By straps, do you mean the drawstring at the end? The rain sleeves I have are fairly simple long plastic tubes, that can fit the camera body and long lenses, with a downsloping hand access where you can insert your hand in from the bottom to get at the camera controls. There's a hole for an eyepiece where you can alternately remove the eyecup, slide the eyehole around your viewfinder, and then reinsert the eyecup to allow shooting through the viewfinder. At the lens' end, there is a drawstring, which can be pulled tight around your lens hood, allowing you to keep shooting in rain as long as you just keep the camera pointed horizontal or downwards...if the weather gets really ugly, you can pullthe sleeve past the lens' opening, and pull the drawstring closed all the way.

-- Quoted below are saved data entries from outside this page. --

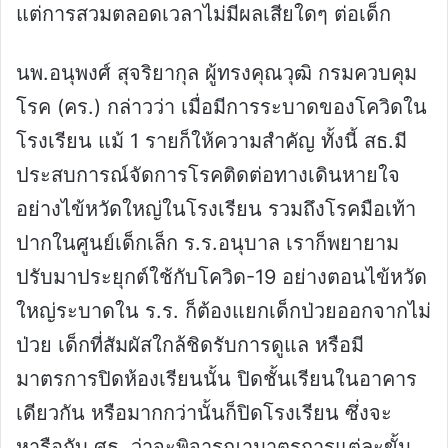
แต่การสวมตลอดเวลาไม่มีผลเสียใดๆ ต่อเด็ก
นพ.อนุพงศ์ สุจริยากุล ผู้ทรงคุณวุฒิ กรมควบคุม
โรค (คร.) กล่าวว่า เมื่อมีการระบาดของโควิดใน
โรงเรียน แม้ 1 รายก็ให้ความสำคัญ ทั้งนี้ สธ.มี
ประสบการณ์จัดการโรคติดต่อทางเดินหายใจ
อย่างไข้หวัดใหญ่ในโรงเรียน รวมถึงโรคมือเท้า
ปากในศูนย์เด็กเล็ก ร.ร.อนุบาล เราก็พยายาม
ปรับมาประยุกต์ใช้กับโควิด-19 อย่างตอนไข้หวัด
ใหญ่ระบาดใน ร.ร. ก็ต้องแยกเด็กป่วยออกจากไม่
ป่วย เด็กที่สัมผัสใกล้ชิดรับการดูแล หรือมี
มาตรการปิดห้องเรียนนั้น ปิดชั้นเรียนในอาคาร
เดียวกัน หรือมากกว่านั้นก็ปิดโรงเรียน ซึ่งจะ
หารือกับ ศธ. ว่าจะพิจารณามาตรการแต่ละขั้น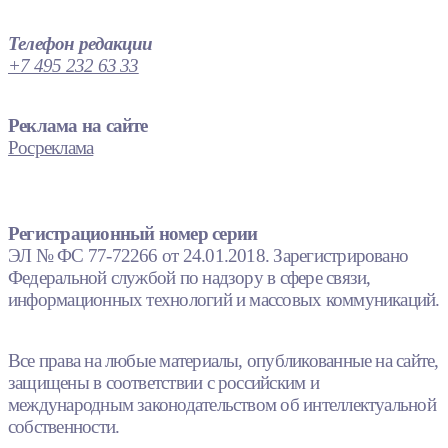
Телефон редакции
+7 495 232 63 33
Реклама на сайте
Росреклама
Регистрационный номер серии
ЭЛ № ФС 77-72266 от 24.01.2018. Зарегистрировано
Федеральной службой по надзору в сфере связи,
информационных технологий и массовых коммуникаций.
Все права на любые материалы, опубликованные на сайте,
защищены в соответствии с российским и
международным законодательством об интеллектуальной
собственности.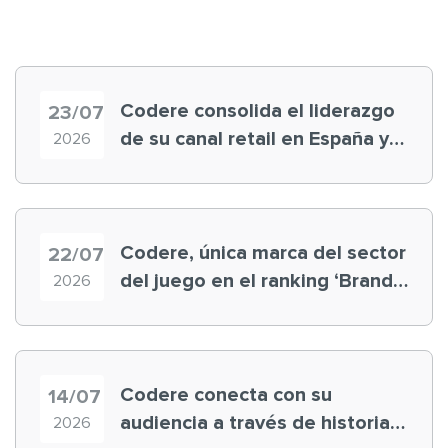
Codere consolida el liderazgo
23/07
de su canal retail en España y
2026
registra récord histórico en el
Mundial
Codere, única marca del sector
22/07
del juego en el ranking ‘Brand
2026
Finance España 2026’
Codere conecta con su
14/07
audiencia a través de historias
2026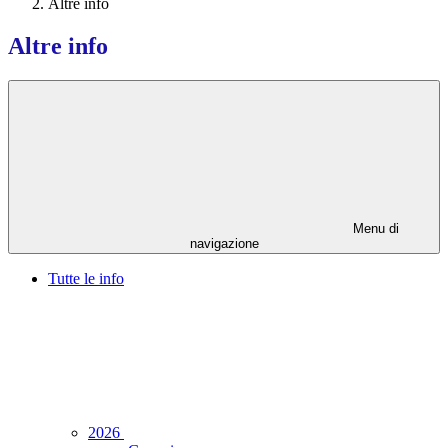
Altre info
Altre info
Menu di
navigazione
Tutte le info
2026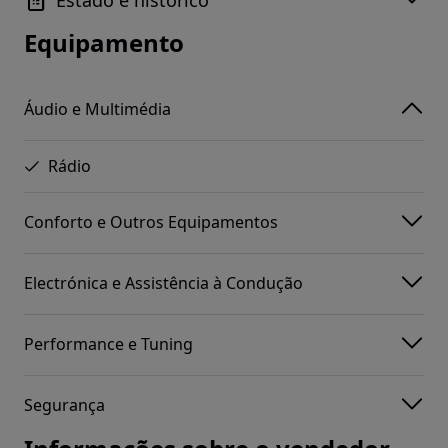
Equipamento
Áudio e Multimédia
Rádio
Conforto e Outros Equipamentos
Electrónica e Assistência à Condução
Performance e Tuning
Segurança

I wouldn't trust this type of thing to keep the camera dry while shooting surfers in Hawaii from inside the wave, or going down a rapids in a raft...but for even heavy rainshowers or splashes/spray, it works fine for me and is quite cheap.
EDIT: Now I think I understand what you're saying - how does your camera strap work with this product!! Sorry for the misunderstanding - actually it works pretty easily for me - because you have the hand insert section at the back and bottom, the strap simply lies down into that section. If you have a long neck strap, it would stretch all the way out of the hand access hole - or you can do as I do, and wrap the neck strap twice around your wrist as you insert your hand into the hole - your hand stays inside the hole to shoot, and the necks trap stays inside the plastic cover wrapped around your wrist.